= WORK REQUIRED =
Word for word, return the entries listed below.

= Stored items =
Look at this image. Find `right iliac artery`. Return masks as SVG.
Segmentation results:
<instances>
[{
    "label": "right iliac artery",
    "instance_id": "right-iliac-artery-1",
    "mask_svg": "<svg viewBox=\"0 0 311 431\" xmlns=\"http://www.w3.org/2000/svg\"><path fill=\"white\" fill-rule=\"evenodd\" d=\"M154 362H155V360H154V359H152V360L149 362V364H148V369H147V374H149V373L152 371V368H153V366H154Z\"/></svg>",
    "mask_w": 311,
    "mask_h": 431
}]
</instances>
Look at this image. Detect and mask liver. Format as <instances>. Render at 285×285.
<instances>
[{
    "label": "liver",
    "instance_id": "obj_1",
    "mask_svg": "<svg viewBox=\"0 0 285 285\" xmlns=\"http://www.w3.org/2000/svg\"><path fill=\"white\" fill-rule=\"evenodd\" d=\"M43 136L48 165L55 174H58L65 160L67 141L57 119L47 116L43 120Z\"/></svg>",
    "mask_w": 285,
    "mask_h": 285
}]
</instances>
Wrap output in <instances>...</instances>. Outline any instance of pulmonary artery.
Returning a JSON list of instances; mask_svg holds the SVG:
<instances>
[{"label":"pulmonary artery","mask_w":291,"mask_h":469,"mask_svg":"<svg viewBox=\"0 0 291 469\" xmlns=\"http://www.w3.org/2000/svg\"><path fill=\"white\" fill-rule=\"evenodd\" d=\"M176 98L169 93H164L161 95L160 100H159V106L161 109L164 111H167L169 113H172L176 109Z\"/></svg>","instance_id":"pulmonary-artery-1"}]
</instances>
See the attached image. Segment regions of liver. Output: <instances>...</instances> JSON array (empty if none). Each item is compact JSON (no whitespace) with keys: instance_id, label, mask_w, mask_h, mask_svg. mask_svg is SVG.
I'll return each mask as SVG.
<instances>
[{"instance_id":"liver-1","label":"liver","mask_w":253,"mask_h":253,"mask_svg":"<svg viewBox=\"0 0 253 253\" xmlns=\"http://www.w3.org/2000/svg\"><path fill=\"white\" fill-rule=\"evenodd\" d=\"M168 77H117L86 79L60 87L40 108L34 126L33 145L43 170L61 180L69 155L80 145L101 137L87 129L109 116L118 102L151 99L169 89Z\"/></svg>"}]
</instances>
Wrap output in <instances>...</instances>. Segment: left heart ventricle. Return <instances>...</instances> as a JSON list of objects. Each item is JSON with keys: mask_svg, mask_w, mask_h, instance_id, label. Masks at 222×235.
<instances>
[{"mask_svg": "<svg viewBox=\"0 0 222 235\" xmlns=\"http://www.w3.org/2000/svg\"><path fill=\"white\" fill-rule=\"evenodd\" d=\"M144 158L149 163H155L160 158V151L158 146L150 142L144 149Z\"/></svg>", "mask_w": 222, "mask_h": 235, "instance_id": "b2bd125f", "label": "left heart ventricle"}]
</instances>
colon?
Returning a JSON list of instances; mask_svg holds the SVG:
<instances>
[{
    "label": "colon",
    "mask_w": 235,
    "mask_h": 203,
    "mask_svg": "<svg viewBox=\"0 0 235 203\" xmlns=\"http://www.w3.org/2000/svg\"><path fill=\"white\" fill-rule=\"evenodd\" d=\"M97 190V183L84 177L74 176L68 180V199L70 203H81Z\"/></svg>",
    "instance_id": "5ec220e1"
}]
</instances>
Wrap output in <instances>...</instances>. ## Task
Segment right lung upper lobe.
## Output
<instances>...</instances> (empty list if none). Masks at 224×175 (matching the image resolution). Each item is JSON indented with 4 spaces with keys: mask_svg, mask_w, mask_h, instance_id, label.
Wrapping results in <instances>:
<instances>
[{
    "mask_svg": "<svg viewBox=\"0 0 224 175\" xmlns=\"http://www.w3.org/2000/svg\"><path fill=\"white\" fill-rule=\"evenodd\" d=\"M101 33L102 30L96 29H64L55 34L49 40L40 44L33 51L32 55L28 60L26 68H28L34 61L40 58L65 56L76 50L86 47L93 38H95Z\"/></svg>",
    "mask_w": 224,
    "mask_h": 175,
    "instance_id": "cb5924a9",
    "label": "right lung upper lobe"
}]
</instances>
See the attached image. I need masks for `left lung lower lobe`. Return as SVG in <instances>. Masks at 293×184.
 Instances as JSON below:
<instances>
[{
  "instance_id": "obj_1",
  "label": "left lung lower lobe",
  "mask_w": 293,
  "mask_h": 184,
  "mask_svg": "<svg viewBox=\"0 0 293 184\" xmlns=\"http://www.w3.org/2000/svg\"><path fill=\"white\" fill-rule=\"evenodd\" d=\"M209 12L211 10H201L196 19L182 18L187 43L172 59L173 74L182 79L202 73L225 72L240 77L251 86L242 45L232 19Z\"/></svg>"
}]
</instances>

= SOLUTION TO THIS EXERCISE =
Look at this image. Find `right iliac artery`. Return masks as SVG.
Segmentation results:
<instances>
[{
    "label": "right iliac artery",
    "instance_id": "right-iliac-artery-1",
    "mask_svg": "<svg viewBox=\"0 0 311 431\" xmlns=\"http://www.w3.org/2000/svg\"><path fill=\"white\" fill-rule=\"evenodd\" d=\"M154 362H155V360H154V359H152V360L149 362V364H148V369H147V374H149V373L152 371V368H153V366H154Z\"/></svg>",
    "mask_w": 311,
    "mask_h": 431
}]
</instances>
Look at this image. Detect and mask liver. Format as <instances>. Render at 285×285.
<instances>
[{
    "label": "liver",
    "instance_id": "obj_1",
    "mask_svg": "<svg viewBox=\"0 0 285 285\" xmlns=\"http://www.w3.org/2000/svg\"><path fill=\"white\" fill-rule=\"evenodd\" d=\"M43 136L48 165L55 174H58L65 160L67 141L57 119L47 116L43 120Z\"/></svg>",
    "mask_w": 285,
    "mask_h": 285
}]
</instances>
Wrap output in <instances>...</instances>. Outline any instance of pulmonary artery.
Returning a JSON list of instances; mask_svg holds the SVG:
<instances>
[{"label":"pulmonary artery","mask_w":291,"mask_h":469,"mask_svg":"<svg viewBox=\"0 0 291 469\" xmlns=\"http://www.w3.org/2000/svg\"><path fill=\"white\" fill-rule=\"evenodd\" d=\"M176 98L169 93H164L161 95L160 100H159V106L161 109L164 111H167L169 113H172L176 109Z\"/></svg>","instance_id":"pulmonary-artery-1"}]
</instances>
See the attached image. Segment regions of liver. Output: <instances>...</instances> JSON array (empty if none). Each item is compact JSON (no whitespace) with keys: instance_id, label, mask_w, mask_h, mask_svg. mask_svg is SVG.
I'll return each mask as SVG.
<instances>
[{"instance_id":"liver-1","label":"liver","mask_w":253,"mask_h":253,"mask_svg":"<svg viewBox=\"0 0 253 253\" xmlns=\"http://www.w3.org/2000/svg\"><path fill=\"white\" fill-rule=\"evenodd\" d=\"M168 77H117L86 79L60 87L40 108L34 126L33 145L43 170L61 180L69 155L80 145L101 137L87 129L109 116L118 102L151 99L169 89Z\"/></svg>"}]
</instances>
Wrap output in <instances>...</instances>. Segment: left heart ventricle. Return <instances>...</instances> as a JSON list of objects. Each item is JSON with keys: mask_svg, mask_w, mask_h, instance_id, label. Masks at 222×235.
<instances>
[{"mask_svg": "<svg viewBox=\"0 0 222 235\" xmlns=\"http://www.w3.org/2000/svg\"><path fill=\"white\" fill-rule=\"evenodd\" d=\"M144 158L149 163H155L160 158V151L158 146L150 142L144 149Z\"/></svg>", "mask_w": 222, "mask_h": 235, "instance_id": "b2bd125f", "label": "left heart ventricle"}]
</instances>
colon?
Returning a JSON list of instances; mask_svg holds the SVG:
<instances>
[{
    "label": "colon",
    "mask_w": 235,
    "mask_h": 203,
    "mask_svg": "<svg viewBox=\"0 0 235 203\" xmlns=\"http://www.w3.org/2000/svg\"><path fill=\"white\" fill-rule=\"evenodd\" d=\"M97 190V183L84 177L74 176L68 180V199L70 203H81Z\"/></svg>",
    "instance_id": "5ec220e1"
}]
</instances>
Wrap output in <instances>...</instances>. ## Task
Segment right lung upper lobe.
## Output
<instances>...</instances> (empty list if none). Masks at 224×175 (matching the image resolution). Each item is JSON indented with 4 spaces with keys: mask_svg, mask_w, mask_h, instance_id, label.
Wrapping results in <instances>:
<instances>
[{
    "mask_svg": "<svg viewBox=\"0 0 224 175\" xmlns=\"http://www.w3.org/2000/svg\"><path fill=\"white\" fill-rule=\"evenodd\" d=\"M101 33L102 30L96 29H64L55 34L49 40L40 44L33 51L32 55L28 60L26 68H28L34 61L40 58L65 56L76 50L86 47L93 38H95Z\"/></svg>",
    "mask_w": 224,
    "mask_h": 175,
    "instance_id": "cb5924a9",
    "label": "right lung upper lobe"
}]
</instances>
See the attached image. I need masks for `left lung lower lobe`. Return as SVG in <instances>. Masks at 293×184.
 Instances as JSON below:
<instances>
[{
  "instance_id": "obj_1",
  "label": "left lung lower lobe",
  "mask_w": 293,
  "mask_h": 184,
  "mask_svg": "<svg viewBox=\"0 0 293 184\" xmlns=\"http://www.w3.org/2000/svg\"><path fill=\"white\" fill-rule=\"evenodd\" d=\"M209 12L211 10H201L196 19L182 18L187 43L172 59L173 74L182 79L202 73L225 72L240 77L251 86L242 45L232 19Z\"/></svg>"
}]
</instances>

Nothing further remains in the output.